The first is the story of when Jesus was travelling through a village and encountered ten men who had leprosy. They stood at a distance from him because they were considered “unclean” – their disease was highly contagious and without cure. They pleaded with Jesus to heal them calling out in a loud voice, “Jesus, Master, have pity on us!”
Jesus instructed them to go before a priest to show themselves clean. They obeyed (though it would be an act of faith as they had no evidence yet of their healing). On the way to the temple, they were healed.
Of those ten men who were healed, only one came back to thank Jesus. In that same loud voice he’d used to practice his lament of “unclean” and to plead with Jesus for his healing, he now used to praise God. He threw himself at Jesus’ feet and thanked him. Of the ten, he was also the one who was most unlikely to thank Jesus as he was considered a foreigner, a Samaritan. Jesus asked him where the other nine were. “Were not all ten cleansed?”

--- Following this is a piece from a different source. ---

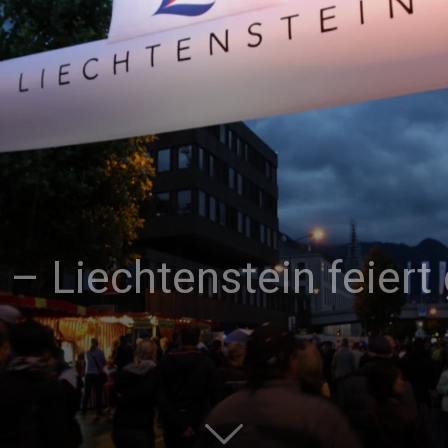
 – Liechtenstein feier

What might a newly healed person do rather than thank the one who healed him? I can imagine that if it were me, I might run directly back to my friends, and family, my old life, the things I’d missed. Or perhaps I’d get started on the things I wanted to do, but thought I never could. Maybe I’d mistakenly think that I’d brought about my own healing for I had sought out Jesus, I had gone to the priest, and therefore Jesus was simply party to it.
This illustrates the danger of missing the point. How often have we forgotten to be thankful to God because we’ve credited our own efforts or have been distracted by our own purposes.

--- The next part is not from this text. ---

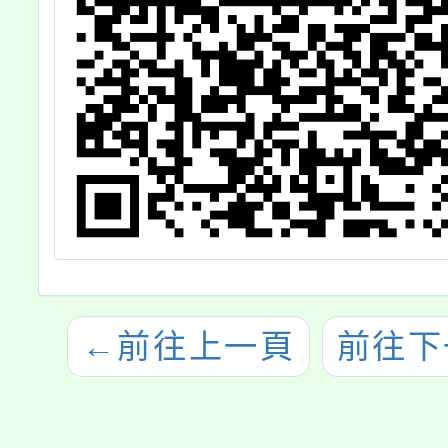
←
前往上一頁
前往下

Thanksgiving is our reminder to run full speed to Jesus, praise him with our loudest voice, and offer our deepest thanks to the one who saves us.
The second story is the parable of the Pharisee and the tax collector told by Jesus. A Pharisee was a religious leader and among the Jewish elite, known for their piety. The tax collector was considered lowest of the low in society, often crooked, with a poor reputation. In this parable, both the Pharisee and the tax collector went to the same temple to pray. The Pharisee stood in a prominent place and thanked God that he was not like others, going so far as to use the tax collector to compare against his own self-righteousness, “God, I thank you that I am not like other people – robbers, evildoers, adulterers – or even like this tax collector. I fast twice a week and give a tenth of all I get.“
The tax collector, however, stood at a distance, “would not even look up to heaven, but beat his breast and said, ‘Lord, have mercy on me, a sinner.‘”
Jesus told this story to illustrate that it is the repentant sinner, not the self-righteous leader, who was “justified” (meaning he was “acquitted” from his sins in the eyes of God).
Our Thanksgiving efforts can have us esteeming ourselves and not only miss the point of God’s involvement, but faithlessly ascribe ourselves righteousness that belongs to God. The penance of the guilty sinner is worth much more to God.
We do this when we become comparative in our circumstances or think “at least” I am not like [fill in the blank]. Don’t be deceived, comparison is not an act of gratitude, it is the act of exalting ourselves and often happens when our heart is the least grateful.
By these two stories, I am challenged to realign my heart to an authentic thanksgiving. The first is to remember the Lord who saves, heals and restores, acknowledge his saving power, and centre him in my story of transformation.
The second is to recognize that gratitude is the opposite of comparison. The greatest gift the Lord has given to me is himself. It is Jesus who justifies, forgives, restores. The gift of his redemptive love is available to all and is best accessed and transmitted through a posture of thanksgiving.
*Jesus Heals Ten Men With Leprosy is found in Luke 17:11-19; The Parable of the Pharisee and the Tax Collector is found in Luke 18:9-14.